Estratto dell’articolo di Alberto Simoni per "la Stampa"
cavi sottomarini per connessione internet
Teheran potrebbe portare il conflitto negli abissi laddove sono posati i cavi delle telecomunicazioni attraverso cui transitano trilioni di dati che alimentano le operazioni su Internet, dalla semplice navigazione all'e-commerce, alle transazioni finanziarie.
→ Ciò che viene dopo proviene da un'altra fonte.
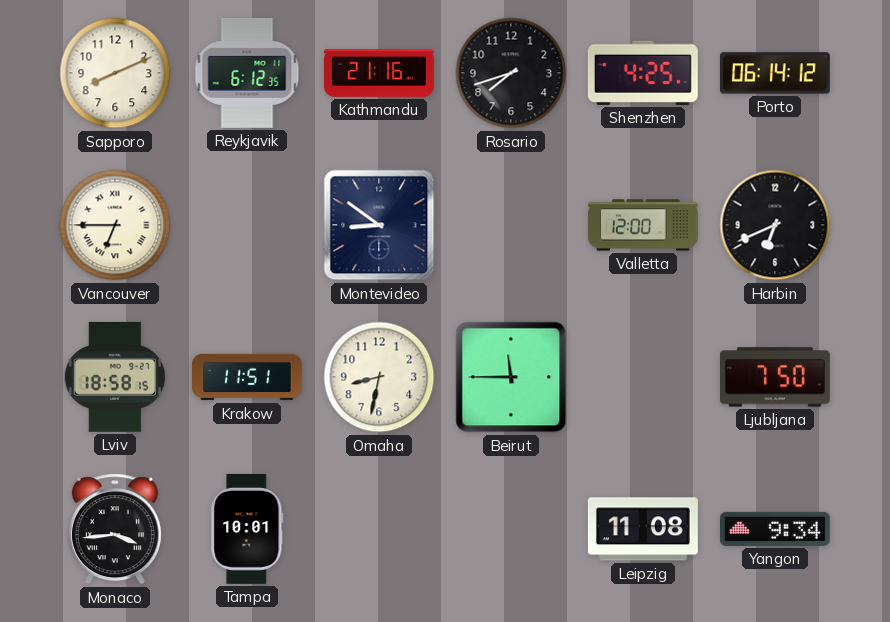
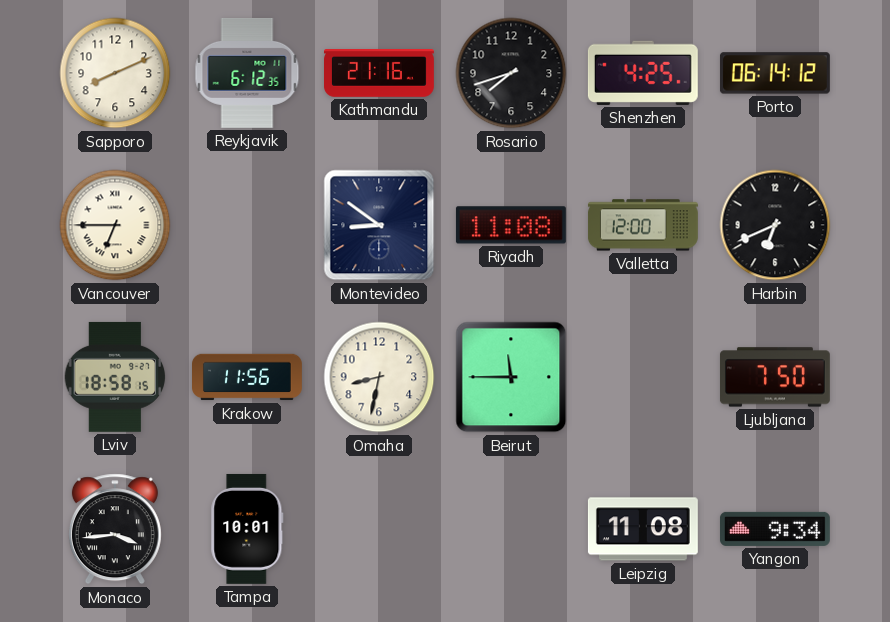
Riyadh: none -> 11:08
Krakow: 11:51 -> 11:56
[…] Ebrahim Zolfaghari, uno dei portavoce delle forze armate della Repubblica islamica, ha detto che verrà messa un'imposta ai giganti dell'economia digitale – da Meta a Google ed Amazon – poiché il loro business, in soldoni, passa nelle acque del Golfo Persico e dallo Stretto di Hormuz
mappa cavi internet sottomarini nel mar rosso
Che l'opzione sia percorribile o sia solo una posa muscolare del regime è prematuro: certamente le società della Silicon Valley non possono, per via delle sanzioni, versare nelle casse di Teheran nemmeno un dollaro.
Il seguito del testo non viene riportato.